X

Fiorina voice mail: "We're nervous"

Two days before the HP shareholder vote, CEO Carly Fiorina said in a voice mail that HP might "have to do something extraordinary" to sway two big stakeholders to OK the Compaq merger.

3 min read
Two days before Hewlett-Packard shareholders met to vote on the Compaq Computer merger, HP CEO Carly Fiorina said in a voice mail to another top executive that the company might "have to do something extraordinary" to sway two large stakeholders to approve the deal.

See special coverage: A Fight to the Finish In a voice mail to Chief Financial Officer Bob Wayman left two days before the March 19 vote, Fiorina expressed concern that proxy solicitor Alan Miller "remains very nervous about Deutsche Bank and Northern Trust."

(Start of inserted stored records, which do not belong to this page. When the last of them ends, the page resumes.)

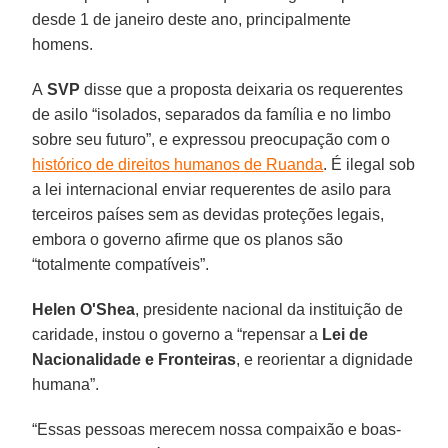
desde 1 de janeiro deste ano, principalmente
homens.
A
SVP
disse que a proposta deixaria os requerentes
de asilo “isolados, separados da família e no limbo
sobre seu futuro”, e expressou preocupação com o
histórico de direitos humanos de Ruanda
. É ilegal sob
a lei internacional enviar requerentes de asilo para
terceiros países sem as devidas proteções legais,
embora o governo afirme que os planos são
“totalmente compatíveis”.
Helen O'Shea
, presidente nacional da instituição de
caridade, instou o governo a “repensar a
Lei de
Nacionalidade e Fronteiras
, e reorientar a dignidade
humana”.
“Essas pessoas merecem nossa compaixão e boas-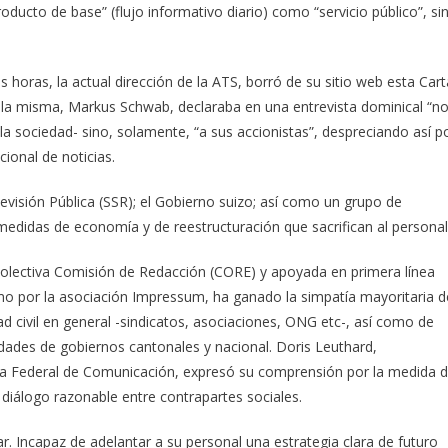
oducto de base” (flujo informativo diario) como “servicio público”, si
oras, la actual dirección de la ATS, borró de su sitio web esta Cart
 de la misma, Markus Schwab, declaraba en una entrevista dominical “n
 a la sociedad- sino, solamente, “a sus accionistas”, despreciando así p
ional de noticias.
levisión Pública (SSR); el Gobierno suizo; así como un grupo de
medidas de economía y de reestructuración que sacrifican al personal
y colectiva Comisión de Redacción (CORE) y apoyada en primera línea
o por la asociación Impressum, ha ganado la simpatía mayoritaria d
d civil en general -sindicatos, asociaciones, ONG etc-, así como de
idades de gobiernos cantonales y nacional. Doris Leuthard,
ina Federal de Comunicación, expresó su comprensión por la medida 
diálogo razonable entre contrapartes sociales.
r. Incapaz de adelantar a su personal una estrategia clara de futuro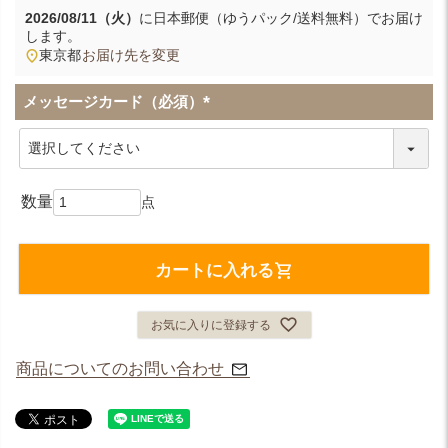
2026/08/11（火）
に
日本郵便（ゆうパック/送料無料）
でお届け
します。
東京都
お届け先を変更
メッセージカード（必須）
(
必
須
)
カートに入れる
お気に入りに登録する
商品についてのお問い合わせ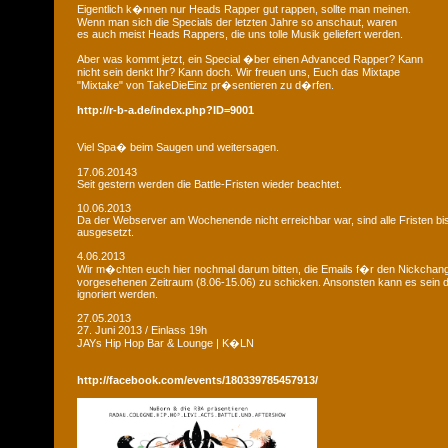
Eigentlich k�nnen nur Heads Rapper gut rappen, sollte man meinen.
Wenn man sich die Specials der letzten Jahre so anschaut, waren
es auch meist Heads Rappers, die uns tolle Musik geliefert werden.
Aber was kommt jetzt, ein Special �ber einen Advanced Rapper? Kann
nicht sein denkt Ihr? Kann doch. Wir freuen uns, Euch das Mixtape
"Mixtake" von TakeDieEinz pr�sentieren zu d�rfen.
http://r-b-a.de/index.php?ID=9001
Viel Spa� beim Saugen und weitersagen.
17.06.20143
Seit gestern werden die Battle-Fristen wieder beachtet.
10.06.2013
Da der Webserver am Wochenende nicht erreichbar war, sind alle Fristen bis
ausgesetzt.
4.06.2013
Wir m�chten euch hier nochmal darum bitten, die Emails f�r den Nickchan
vorgesehenen Zeitraum (8.06-15.06) zu schicken. Ansonsten kann es sein d
ignoriert werden.
27.05.2013
27. Juni 2013 / Einlass 19h
JAYs Hip Hop Bar & Lounge | K�LN
http://facebook.com/events/180339785457913/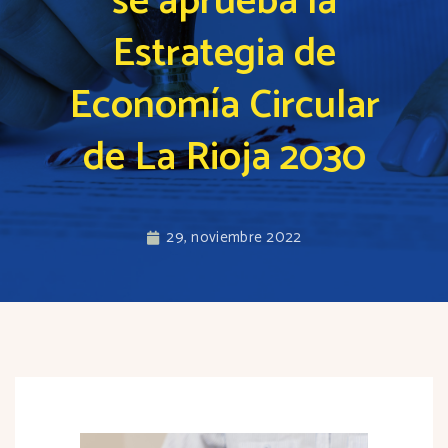
se aprueba la
Estrategia de
Economía Circular
de La Rioja 2030
29, noviembre 2022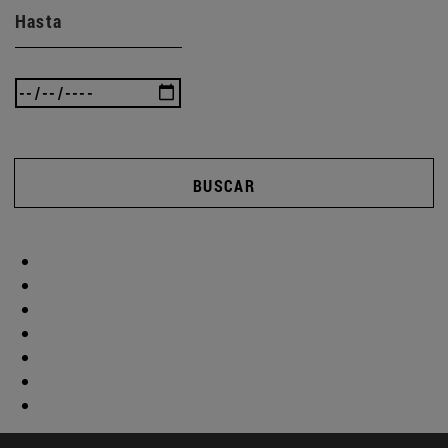
Hasta
BUSCAR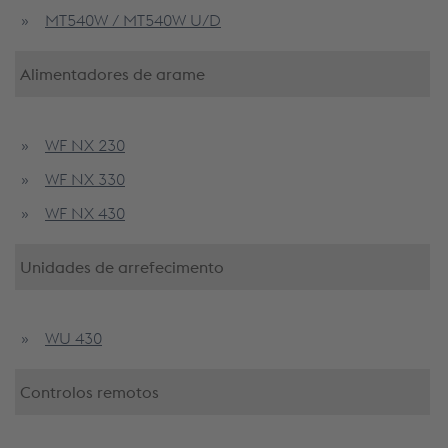
MT540W / MT540W U/D
Alimentadores
de
arame
WF NX 230
WF NX 330
WF NX 430
Unidades
de
arrefecimento
WU 430
Controlos
remotos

HP's actions to win Deutsche Bank's approval are the subject of a lawsuit filed by merger opponent Walter Hewlett. Hewlett charges that HP improperly influenced Deutsche Bank by holding its banking relationship with the company as leverage to sway Deutsche's vote.

By itself, the voice mail is not strong evidence, but it could help Hewlett as part of a larger case, said Jesse Choper, a professor of corporate law at Boalt Hall, the University of California at Berkeley's law school.

"In the context of other evidence it's helpful," Choper said. "You are trying to put together a complete puzzle and you get a little piece that might possibly fit some bigger piece. If you can fit it to the bigger piece than you might have something."

In the voice mail, which was obtained by the San Jose Mercury News and posted to its Web site, Fiorina told Wayman to call Deutsche Bank first thing Monday morning--the day before the shareholder vote.

"If you don't get the right answer from him (an unspecified Deutsche Bank representative), then you and I need to demand a conference call, an audience, et cetera, to make sure we get them in the right place," Fiorina told Wayman. "On Northern Trust, we've seen a piece of their votes move against us and we're nervous."

She went on to say that HP might "have to do something extraordinary for those two to bring them over the line."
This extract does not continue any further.